In recognition of her husband’s service, Mrs. Ellis received an allowance of £30 from the sovereign.
This allowance would play a crucial role in shaping William Webb Ellis’s future.
To provide her surviving sons with a quality education, Mrs Ellis decided to move to Rugby, Warwickshire.
Students living within 10 miles of the Rugby Clock Tower were eligible for free education as “local foundationers.”
The Ellis family relocated to Rugby, and William Webb Ellis embarked on a journey that would become intertwined with the history of rugby.
Rugby School and the Alleged Invention
William Webb Ellis attended Rugby School from 1816 to 1825. He was known as a keen sportsman, participating in football and cricket.
His legend, however, revolves around an incident that allegedly occurred during a football match in 1823.
According to the tale, Webb Ellis caught the ball in his arms, a move that was against the rules of the time.
Instead of retreating, as the rules dictated, he ran forward with the ball.
This supposed act laid the foundation for the distinct style of play that characterizes rugby football.
The story of Webb Ellis’s invention of rugby is primarily based on the accounts of Matthew Bloxam, a local antiquarian and former pupil of Rugby School.
Bloxam’s first mention of the story in a letter to The Meteor, the Rugby School magazine, came in 1876.
In subsequent letters, Bloxam amended the year of the event.
This inconsistency, coupled with the lack of first-hand evidence, has fueled doubt about the story’s authenticity.
The Controversy and the Old Rugbeian Society
The controversy surrounding Webb Ellis’s role in rugby’s invention intensified in 1895, a month before the great North-South Rugby Union split.
The split led to the birth of Rugby Union and Rugby League, and the question of rugby’s origins became a matter of contention.
The Old Rugbeian Society conducted an investigation into Webb Ellis’s story but was unable to procure any first-hand evidence of the occurrence.
Some former pupils who attended Rugby School with Webb Ellis testified that he was known for taking “unfair advantage at football.”
However, doubts about the story persisted, and it became a subject of debate among scholars and rugby enthusiasts.
The story of Webb Ellis’s invention of rugby is just one piece of the puzzle. Some alternative theories suggest that other individuals or earlier instances of ball-carrying in various forms of the game may have contributed to the sport’s development.

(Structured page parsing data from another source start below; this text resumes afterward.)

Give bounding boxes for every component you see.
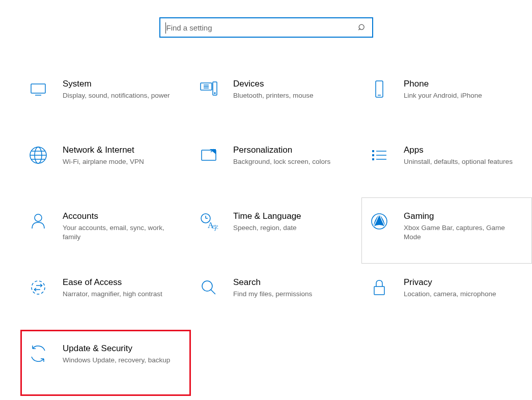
- tile-network[interactable]: Network & InternetWi-Fi, airplane mode, …: [20, 131, 191, 197]
- tile-title: Devices: [233, 79, 314, 89]
- tile-desc: Wi-Fi, airplane mode, VPN: [63, 157, 144, 166]
- tile-desc: Speech, region, date: [233, 223, 301, 233]
- search-icon[interactable]: [357, 22, 367, 33]
- tile-update-security[interactable]: Update & SecurityWindows Update, recover…: [20, 330, 191, 396]
- apps-icon: [369, 145, 389, 165]
- tile-desc: Your accounts, email, sync, work, family: [63, 223, 180, 242]
- tile-title: Phone: [404, 79, 482, 89]
- tile-search[interactable]: SearchFind my files, permissions: [191, 264, 361, 330]
- tile-apps[interactable]: AppsUninstall, defaults, optional featur…: [361, 131, 532, 197]
- tile-desc: Link your Android, iPhone: [404, 91, 482, 100]
- privacy-icon: [369, 277, 389, 298]
- tile-desc: Find my files, permissions: [233, 290, 312, 299]
- tile-title: Privacy: [404, 277, 496, 288]
- search-icon: [199, 277, 219, 298]
- tile-title: Apps: [404, 145, 513, 155]
- tile-desc: Location, camera, microphone: [404, 290, 496, 299]
- tile-ease-of-access[interactable]: Ease of AccessNarrator, magnifier, high …: [20, 264, 191, 330]
- tile-title: Ease of Access: [63, 277, 162, 288]
- tile-desc: Narrator, magnifier, high contrast: [63, 290, 162, 299]
- search-input[interactable]: [165, 23, 357, 33]
- tile-desc: Uninstall, defaults, optional features: [404, 157, 513, 166]
- tile-system[interactable]: SystemDisplay, sound, notifications, pow…: [20, 65, 191, 131]
- accounts-icon: [28, 211, 48, 232]
- tile-privacy[interactable]: PrivacyLocation, camera, microphone: [361, 264, 532, 330]
- personalization-icon: [199, 145, 219, 165]
- time-language-icon: [199, 211, 219, 232]
- tile-desc: Bluetooth, printers, mouse: [233, 91, 314, 100]
- phone-icon: [369, 79, 389, 99]
- tile-gaming[interactable]: GamingXbox Game Bar, captures, Game Mode: [361, 197, 532, 264]
- tile-title: System: [63, 79, 170, 89]
- ease-of-access-icon: [28, 277, 48, 298]
- tile-phone[interactable]: PhoneLink your Android, iPhone: [361, 65, 532, 131]
- search-box[interactable]: [159, 17, 373, 38]
- tile-desc: Background, lock screen, colors: [233, 157, 330, 166]
- tile-title: Update & Security: [63, 344, 170, 354]
- tile-accounts[interactable]: AccountsYour accounts, email, sync, work…: [20, 197, 191, 264]
- system-icon: [28, 79, 48, 99]
- gaming-icon: [369, 211, 389, 232]
- text-cursor: [165, 22, 166, 34]
- tile-personalization[interactable]: PersonalizationBackground, lock screen, …: [191, 131, 361, 197]
- tile-title: Personalization: [233, 145, 330, 155]
- tile-desc: Xbox Game Bar, captures, Game Mode: [404, 223, 521, 242]
- tile-title: Accounts: [63, 211, 180, 221]
- tile-title: Network & Internet: [63, 145, 144, 155]
- tile-title: Search: [233, 277, 312, 288]
- tile-title: Gaming: [404, 211, 521, 221]
- tile-time-language[interactable]: Time & LanguageSpeech, region, date: [191, 197, 361, 264]
- network-icon: [28, 145, 48, 165]
- tile-desc: Windows Update, recovery, backup: [63, 356, 170, 365]
- tile-title: Time & Language: [233, 211, 301, 221]
- tile-desc: Display, sound, notifications, power: [63, 91, 170, 100]
- update-security-icon: [28, 344, 48, 364]
- devices-icon: [199, 79, 219, 99]
- tile-devices[interactable]: DevicesBluetooth, printers, mouse: [191, 65, 361, 131]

One theory links Webb Ellis’s actions to an ancient Irish game called Caid, which had similarities to rugby. Another theory credits a Rugby School pupil named Jem Mackie, who was known for his running abilities.
The origins of rugby are mired in legend and debate, and the story of William Webb Ellis and his connection to Salford adds a fascinating layer to the narrative.
While the authenticity of the legend remains uncertain, it’s clear that Webb Ellis’s association with Salford and his journey from the streets of Lancashire to Rugby School is a remarkable part of rugby’s heritage.
As the Rugby Union World Cup comes to an end, the William Webb Ellis Cup remains a symbol of the sport’s rich history and the enduring mystery of its origins.